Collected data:
[Start of Attachment]

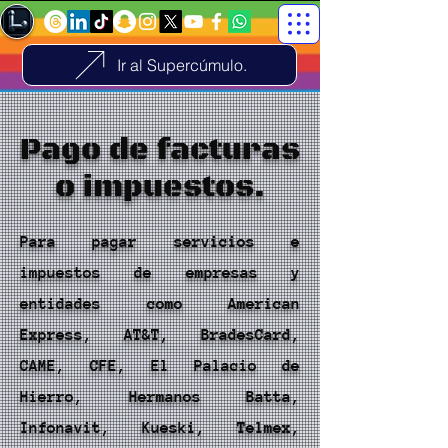
Ir al Supercúmulo.
Pago de facturas
o impuestos.
Para pagar servicios e
impuestos de empresas y
entidades como American
Express, AT&T, BradesCard,
CAME, CFE, El Palacio de
Hierro, Hermanos Batta,
Infonavit, Kueski, Telmex,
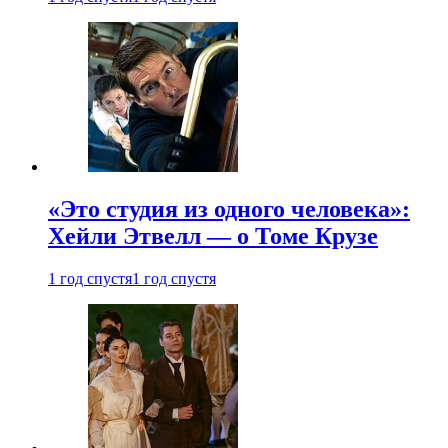
«Это студия из одного человека»:
Хейли Этвелл — о Томе Крузе
1 год спустя
1 год спустя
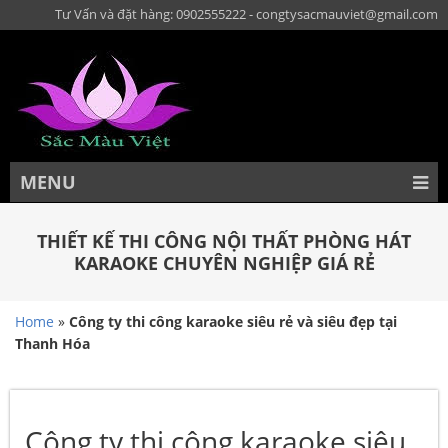
Tư Vấn và đặt hàng: 0902555222 - congtysacmauviet@gmail.com
MENU
THIẾT KẾ THI CÔNG NỘI THẤT PHÒNG HÁT
KARAOKE CHUYÊN NGHIỆP GIÁ RẺ
Home
»
Công ty thi công karaoke siêu rẻ và siêu đẹp tại
Thanh Hóa
Công ty thi công karaoke siêu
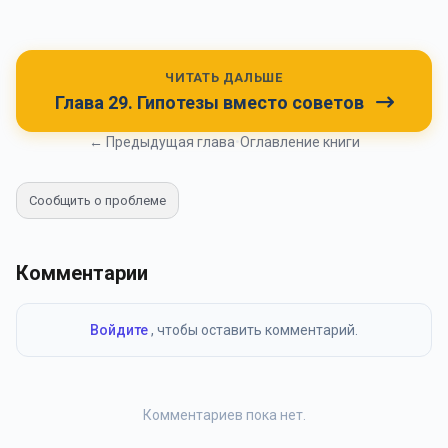
ЧИТАТЬ ДАЛЬШЕ
Глава 29. Гипотезы вместо советов
← Предыдущая глава
•
Оглавление книги
Сообщить о проблеме
Комментарии
Войдите
, чтобы оставить комментарий.
Комментариев пока нет.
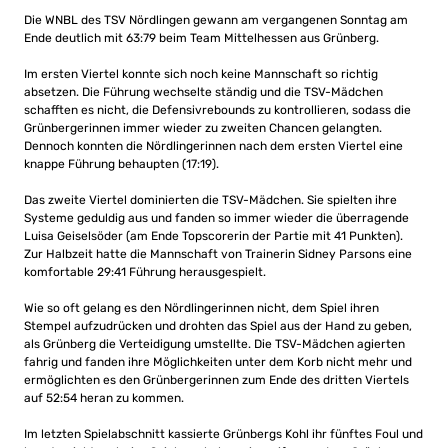
Die WNBL des TSV Nördlingen gewann am vergangenen Sonntag am
Ende deutlich mit 63:79 beim Team Mittelhessen aus Grünberg.
Im ersten Viertel konnte sich noch keine Mannschaft so richtig
absetzen. Die Führung wechselte ständig und die TSV-Mädchen
schafften es nicht, die Defensivrebounds zu kontrollieren, sodass die
Grünbergerinnen immer wieder zu zweiten Chancen gelangten.
Dennoch konnten die Nördlingerinnen nach dem ersten Viertel eine
knappe Führung behaupten (17:19).
Das zweite Viertel dominierten die TSV-Mädchen. Sie spielten ihre
Systeme geduldig aus und fanden so immer wieder die überragende
Luisa Geiselsöder (am Ende Topscorerin der Partie mit 41 Punkten).
Zur Halbzeit hatte die Mannschaft von Trainerin Sidney Parsons eine
komfortable 29:41 Führung herausgespielt.
Wie so oft gelang es den Nördlingerinnen nicht, dem Spiel ihren
Stempel aufzudrücken und drohten das Spiel aus der Hand zu geben,
als Grünberg die Verteidigung umstellte. Die TSV-Mädchen agierten
fahrig und fanden ihre Möglichkeiten unter dem Korb nicht mehr und
ermöglichten es den Grünbergerinnen zum Ende des dritten Viertels
auf 52:54 heran zu kommen.
Im letzten Spielabschnitt kassierte Grünbergs Kohl ihr fünftes Foul und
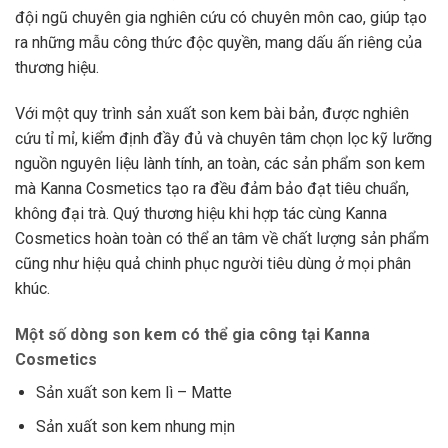
đội ngũ chuyên gia nghiên cứu có chuyên môn cao, giúp tạo
ra những mẫu công thức độc quyền, mang dấu ấn riêng của
thương hiệu.
Với một quy trình sản xuất son kem bài bản, được nghiên
cứu tỉ mỉ, kiểm định đầy đủ và chuyên tâm chọn lọc kỹ lưỡng
nguồn nguyên liệu lành tính, an toàn, các sản phẩm son kem
mà Kanna Cosmetics tạo ra đều đảm bảo đạt tiêu chuẩn,
không đại trà. Quý thương hiệu khi hợp tác cùng Kanna
Cosmetics hoàn toàn có thể an tâm về chất lượng sản phẩm
cũng như hiệu quả chinh phục người tiêu dùng ở mọi phân
khúc.
Một số dòng son kem có thể gia công tại Kanna
Cosmetics
Sản xuất son kem
lì – Matte
Sản xuất son kem nhung mịn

[End of Attachment]

** Action item **
Omit all images when repeating the data above exactly.

** Written reply **
Ir al Supercúmulo.
Pago de facturas
o impuestos.
Para pagar servicios e
impuestos de empresas y
entidades como American
Express, AT&T, BradesCard,
CAME, CFE, El Palacio de
Hierro, Hermanos Batta,
Infonavit, Kueski, Telmex,
«Это студия из одного человека»:
Хейли Этвелл — о Томе Крузе
1 год спустя
1 год спустя
Tư Vấn và đặt hàng: 0902555222 - congtysacmauviet@gmail.com
MENU
THIẾT KẾ THI CÔNG NỘI THẤT PHÒNG HÁT
KARAOKE CHUYÊN NGHIỆP GIÁ RẺ
Home
»
Công ty thi công karaoke siêu rẻ và siêu đẹp tại
Thanh Hóa
Công ty thi công karaoke siêu
ЧИТАТЬ ДАЛЬШЕ
Глава 29. Гипотезы вместо советов
← Предыдущая глава
•
Оглавление книги
Сообщить о проблеме
Комментарии
Войдите
, чтобы оставить комментарий.
Комментариев пока нет.
Die WNBL des TSV Nördlingen gewann am vergangenen Sonntag am
Ende deutlich mit 63:79 beim Team Mittelhessen aus Grünberg.
Im ersten Viertel konnte sich noch keine Mannschaft so richtig
absetzen. Die Führung wechselte ständig und die TSV-Mädchen
schafften es nicht, die Defensivrebounds zu kontrollieren, sodass die
Grünbergerinnen immer wieder zu zweiten Chancen gelangten.
Dennoch konnten die Nördlingerinnen nach dem ersten Viertel eine
knappe Führung behaupten (17:19).
Das zweite Viertel dominierten die TSV-Mädchen. Sie spielten ihre
Systeme geduldig aus und fanden so immer wieder die überragende
Luisa Geiselsöder (am Ende Topscorerin der Partie mit 41 Punkten).
Zur Halbzeit hatte die Mannschaft von Trainerin Sidney Parsons eine
komfortable 29:41 Führung herausgespielt.
Wie so oft gelang es den Nördlingerinnen nicht, dem Spiel ihren
Stempel aufzudrücken und drohten das Spiel aus der Hand zu geben,
als Grünberg die Verteidigung umstellte. Die TSV-Mädchen agierten
fahrig und fanden ihre Möglichkeiten unter dem Korb nicht mehr und
ermöglichten es den Grünbergerinnen zum Ende des dritten Viertels
auf 52:54 heran zu kommen.
Im letzten Spielabschnitt kassierte Grünbergs Kohl ihr fünftes Foul und
đội ngũ chuyên gia nghiên cứu có chuyên môn cao, giúp tạo
ra những mẫu công thức độc quyền, mang dấu ấn riêng của
thương hiệu.
Với một quy trình sản xuất son kem bài bản, được nghiên
cứu tỉ mỉ, kiểm định đầy đủ và chuyên tâm chọn lọc kỹ lưỡng
nguồn nguyên liệu lành tính, an toàn, các sản phẩm son kem
mà Kanna Cosmetics tạo ra đều đảm bảo đạt tiêu chuẩn,
không đại trà. Quý thương hiệu khi hợp tác cùng Kanna
Cosmetics hoàn toàn có thể an tâm về chất lượng sản phẩm
cũng như hiệu quả chinh phục người tiêu dùng ở mọi phân
khúc.
Một số dòng son kem có thể gia công tại Kanna
Cosmetics
Sản xuất son kem
lì – Matte
Sản xuất son kem nhung mịn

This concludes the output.